No han tenido oportunidad de intervenir en la convención. Como suele suceder en las operaciones mediáticas, se olvida el pasado y el presente, para centrarse en el futuro. El objetivo de Kamala Harris sería un genérico acuerdo que garantice la seguridad de Israel, la liberación de los rehenes y ponga fin al “sufrimiento en Gaza”.

         A mi juicio, además del problema en sí –la libertad del pueblo palestino, negada por Hamas y por el gobierno de Israel-, Estados Unidos no debería olvidar la causa de los cristianos de Tierra Santa: son fundamentalmente ciudadanos de Palestina, y de hecho grandes víctimas del conflicto, como sucede en general en las contiendas de Oriente Medio.

         La conflictividad de los últimos tiempos se ha saldado con un incremento exponencial de la emigración de los cristianos, que han debido abandonar la tierra de sus ancestros para salvar su vida y la dignidad humana. Al lado de esa desbandada difícilmente contenible, poco significa el número de cristianos de diversos orígenes que han ido a trabajar a Israel. Nada comparable tampoco con la abundante mano de obra que llega a los países del Golfo desde Filipinas o de otras naciones del extremo oriente.

         Los cristianos de Palestina –como los de otros países de Asia- vivieron pacíficamente dentro de una relativa tolerancia. En cierto modo, todo cambió en 1948: desde entonces comenzaron a sufrir los mismos traumas que los demás habitantes de la zona. En las represalias del ejercito israelí contra Hamas, en los combates en Gaza y en la frontera del Líbano, no ha dejado de crecer la destrucción de edificios y el número de muertos y heridos, también muchos cristianos. Entre dos bandos que se odian a muerte, quedan diluidos los discípulos de Cristo, que sólo se distinguen por ser los únicos que enarbolan la bandera del perdón y saben separar religión y política.
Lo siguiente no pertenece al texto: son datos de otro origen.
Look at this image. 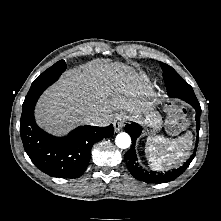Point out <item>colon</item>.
<instances>
[{
    "mask_svg": "<svg viewBox=\"0 0 221 221\" xmlns=\"http://www.w3.org/2000/svg\"><path fill=\"white\" fill-rule=\"evenodd\" d=\"M186 125L185 109L180 105H174L171 109L167 128L172 133H178Z\"/></svg>",
    "mask_w": 221,
    "mask_h": 221,
    "instance_id": "5ec220e1",
    "label": "colon"
}]
</instances>
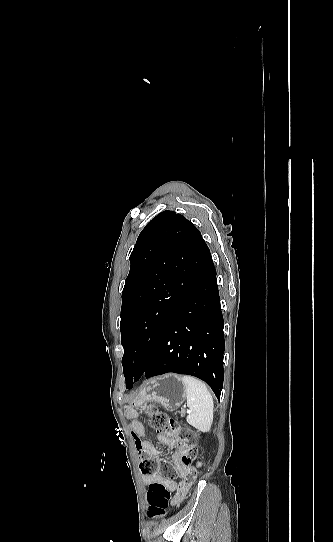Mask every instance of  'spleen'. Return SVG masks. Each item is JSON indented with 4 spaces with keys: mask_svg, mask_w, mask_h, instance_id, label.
I'll return each instance as SVG.
<instances>
[{
    "mask_svg": "<svg viewBox=\"0 0 333 542\" xmlns=\"http://www.w3.org/2000/svg\"><path fill=\"white\" fill-rule=\"evenodd\" d=\"M186 394L187 408L190 410L186 422L199 430L209 432L213 422V398L204 382L193 376L180 378Z\"/></svg>",
    "mask_w": 333,
    "mask_h": 542,
    "instance_id": "3e777b00",
    "label": "spleen"
}]
</instances>
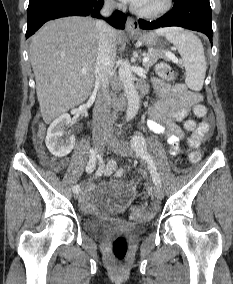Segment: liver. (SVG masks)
I'll list each match as a JSON object with an SVG mask.
<instances>
[{"instance_id":"1","label":"liver","mask_w":233,"mask_h":284,"mask_svg":"<svg viewBox=\"0 0 233 284\" xmlns=\"http://www.w3.org/2000/svg\"><path fill=\"white\" fill-rule=\"evenodd\" d=\"M113 32L116 44H121L123 33L116 29ZM97 55L96 21L88 17L49 21L32 37L30 61L45 123L88 98L94 85ZM82 69L87 72L82 73Z\"/></svg>"}]
</instances>
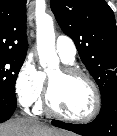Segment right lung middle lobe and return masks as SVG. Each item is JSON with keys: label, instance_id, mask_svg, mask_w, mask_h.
<instances>
[{"label": "right lung middle lobe", "instance_id": "dd1d6c3e", "mask_svg": "<svg viewBox=\"0 0 117 136\" xmlns=\"http://www.w3.org/2000/svg\"><path fill=\"white\" fill-rule=\"evenodd\" d=\"M25 57L0 55V93L15 96V82Z\"/></svg>", "mask_w": 117, "mask_h": 136}]
</instances>
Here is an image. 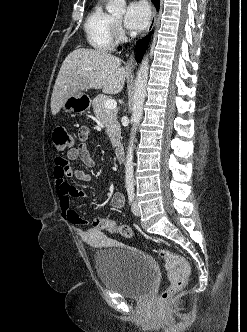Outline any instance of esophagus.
I'll use <instances>...</instances> for the list:
<instances>
[{
    "instance_id": "34e87169",
    "label": "esophagus",
    "mask_w": 247,
    "mask_h": 332,
    "mask_svg": "<svg viewBox=\"0 0 247 332\" xmlns=\"http://www.w3.org/2000/svg\"><path fill=\"white\" fill-rule=\"evenodd\" d=\"M155 22H156V8L152 5V15H151V19H150V23H149V26L144 34V36L146 34L149 33V31H151L155 25ZM135 63V57H134V54H132L127 62V64L129 66H133Z\"/></svg>"
}]
</instances>
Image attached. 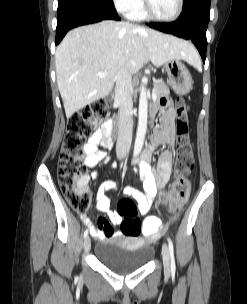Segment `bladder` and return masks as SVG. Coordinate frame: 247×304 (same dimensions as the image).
Returning <instances> with one entry per match:
<instances>
[{
  "instance_id": "31cf9c89",
  "label": "bladder",
  "mask_w": 247,
  "mask_h": 304,
  "mask_svg": "<svg viewBox=\"0 0 247 304\" xmlns=\"http://www.w3.org/2000/svg\"><path fill=\"white\" fill-rule=\"evenodd\" d=\"M155 250L131 238L105 239L95 249L97 260L107 269L126 274L145 267L154 257Z\"/></svg>"
}]
</instances>
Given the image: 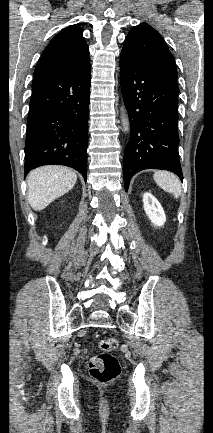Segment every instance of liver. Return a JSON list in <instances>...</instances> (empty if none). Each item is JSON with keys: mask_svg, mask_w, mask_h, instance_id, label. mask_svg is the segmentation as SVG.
Here are the masks:
<instances>
[{"mask_svg": "<svg viewBox=\"0 0 213 433\" xmlns=\"http://www.w3.org/2000/svg\"><path fill=\"white\" fill-rule=\"evenodd\" d=\"M76 180L75 171L64 166L49 165L32 170L27 176L30 206L36 211L43 210L69 192Z\"/></svg>", "mask_w": 213, "mask_h": 433, "instance_id": "liver-1", "label": "liver"}]
</instances>
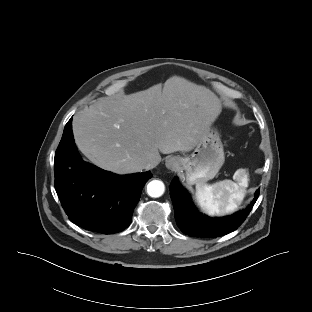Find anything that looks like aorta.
<instances>
[{
	"mask_svg": "<svg viewBox=\"0 0 312 312\" xmlns=\"http://www.w3.org/2000/svg\"><path fill=\"white\" fill-rule=\"evenodd\" d=\"M165 191V185L160 180H152L147 185V194L150 197L157 198L163 195Z\"/></svg>",
	"mask_w": 312,
	"mask_h": 312,
	"instance_id": "762f6f07",
	"label": "aorta"
}]
</instances>
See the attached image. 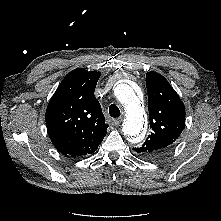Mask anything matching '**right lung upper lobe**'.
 I'll return each mask as SVG.
<instances>
[{"mask_svg":"<svg viewBox=\"0 0 221 221\" xmlns=\"http://www.w3.org/2000/svg\"><path fill=\"white\" fill-rule=\"evenodd\" d=\"M99 72L72 70L60 83L46 110V126L56 149L65 156L97 150L108 124L94 96Z\"/></svg>","mask_w":221,"mask_h":221,"instance_id":"right-lung-upper-lobe-1","label":"right lung upper lobe"}]
</instances>
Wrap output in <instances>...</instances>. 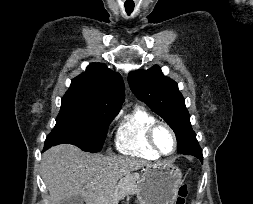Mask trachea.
I'll list each match as a JSON object with an SVG mask.
<instances>
[{"label":"trachea","instance_id":"1","mask_svg":"<svg viewBox=\"0 0 253 204\" xmlns=\"http://www.w3.org/2000/svg\"><path fill=\"white\" fill-rule=\"evenodd\" d=\"M134 10V4L133 5H125V11L127 15H130Z\"/></svg>","mask_w":253,"mask_h":204}]
</instances>
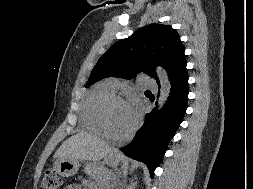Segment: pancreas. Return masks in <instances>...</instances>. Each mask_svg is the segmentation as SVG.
I'll list each match as a JSON object with an SVG mask.
<instances>
[{
	"label": "pancreas",
	"instance_id": "cf45deb5",
	"mask_svg": "<svg viewBox=\"0 0 253 189\" xmlns=\"http://www.w3.org/2000/svg\"><path fill=\"white\" fill-rule=\"evenodd\" d=\"M85 172L87 175H89L92 179H95L102 184H107L110 177V172L103 168L102 166H96V165H87L85 167Z\"/></svg>",
	"mask_w": 253,
	"mask_h": 189
}]
</instances>
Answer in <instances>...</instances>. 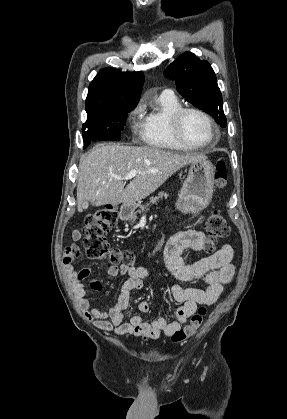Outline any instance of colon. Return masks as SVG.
<instances>
[{
  "mask_svg": "<svg viewBox=\"0 0 287 419\" xmlns=\"http://www.w3.org/2000/svg\"><path fill=\"white\" fill-rule=\"evenodd\" d=\"M215 181L218 187H224L226 185V165L222 161L217 164ZM117 222L118 212L113 205H107L97 210L86 218V224L82 230V241L90 258L108 259L114 264L123 261L124 264L131 265L133 254L127 250L111 248L106 239V234L117 225ZM205 230L208 236L214 241L225 239L230 234V227L219 211H214L209 216ZM207 250H214V245L208 244ZM206 312L207 310L204 306L200 307L193 314L188 325L178 329L171 335L172 341L179 343L192 337L203 323Z\"/></svg>",
  "mask_w": 287,
  "mask_h": 419,
  "instance_id": "colon-1",
  "label": "colon"
}]
</instances>
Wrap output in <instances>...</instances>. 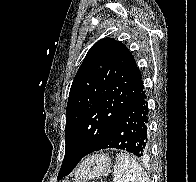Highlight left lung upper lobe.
I'll return each mask as SVG.
<instances>
[{"label": "left lung upper lobe", "instance_id": "5c2ea615", "mask_svg": "<svg viewBox=\"0 0 196 182\" xmlns=\"http://www.w3.org/2000/svg\"><path fill=\"white\" fill-rule=\"evenodd\" d=\"M134 56L119 41L104 38L87 52L72 83L65 127V155L75 146L92 153L122 111L143 90ZM77 165L63 160L58 180Z\"/></svg>", "mask_w": 196, "mask_h": 182}]
</instances>
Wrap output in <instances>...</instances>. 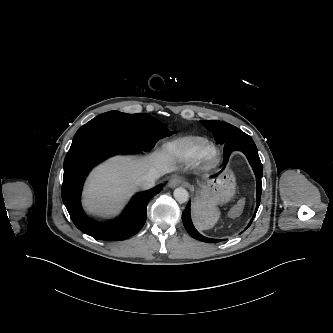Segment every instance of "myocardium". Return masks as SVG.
Wrapping results in <instances>:
<instances>
[{
	"label": "myocardium",
	"mask_w": 333,
	"mask_h": 333,
	"mask_svg": "<svg viewBox=\"0 0 333 333\" xmlns=\"http://www.w3.org/2000/svg\"><path fill=\"white\" fill-rule=\"evenodd\" d=\"M219 158V150L213 144H206L200 151L197 161L200 165L208 167L213 165Z\"/></svg>",
	"instance_id": "obj_1"
}]
</instances>
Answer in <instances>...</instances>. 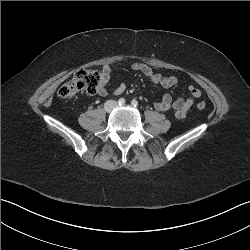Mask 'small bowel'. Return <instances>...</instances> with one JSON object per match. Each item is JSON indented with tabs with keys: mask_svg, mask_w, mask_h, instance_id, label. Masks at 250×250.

         Como señalaba en 2023 el cardenal Pizzaballa, patriarca latino de Jerusalén, “entre las tres religiones abrahámicas, los cristianos somos los únicos que no nos identificamos con un solo grupo étnico”. Pero la situación se ha hecho insostenible: desde el 7 de octubre, nunca ha sido tan radical la incapacidad de reconocer al otro, hasta el punto de que resulta incomprensible en estos momentos una actitud de perdón. A juicio del patriarca, en su reciente intervención en el Meeting de Rímini, la comunidad cristiana deberá esperar, aunque es el único camino para superar el actual rechazo; la guerra terminará, no sabemos cómo, pero será luego agotador disipar la desconfianza y el profundo desprecio del otro.

         Gabriel Romanelli, párroco de la Franja, describió en Aceprensa las dimensiones del conflicto, con víctimas diarias a causa de los bombardeos y de la falta de recursos para curar a los heridos y enfermos. Quiso siempre que el único complejo parroquial de la ciudad fuese un oasis de paz, pero se ha convertido en campo de refugiados y en hospital, también para musulmanes, como los niños atendidos por las hermanas de la Madre Teresa. Sobreviven como pueden, a pesar de que el ejército israelí disparó contra las placas solares y bombardeó los depósitos de agua. Antes, decenas de ortodoxos habían muerto como consecuencia de las bombas contra la iglesia de san Porfirio, o de la acción de francotiradores israelíes. Pero los cristianos no pierden la fe en un Dios paterno que no ama el mal y, si lo permite, es porque “algún misterioso bien debe de haber”.

 

         Hace unas semanas, Mons. Pascal Gollnisch, director de L’Œuvre d’Orient, una institución francesa de ayuda a los cristianos de Tierra Santa desde 1856, recordaba la necesidad de apoyar sus lugares de oración y recuerdo, sus lugares de acogida y encuentro, sus escuelas y hospitales. Les ayudaríamos así –en línea con las directrices del patriarca de Jerusalén- a ser artífices de paz en un lugar donde el odio aparece como triunfante, a ser un faro de esperanza para los desalentados, un consuelo para los afligidos, y a vivir las bienaventuranzas en medio de dos pueblos que sufren a diario, atenazados por el miedo.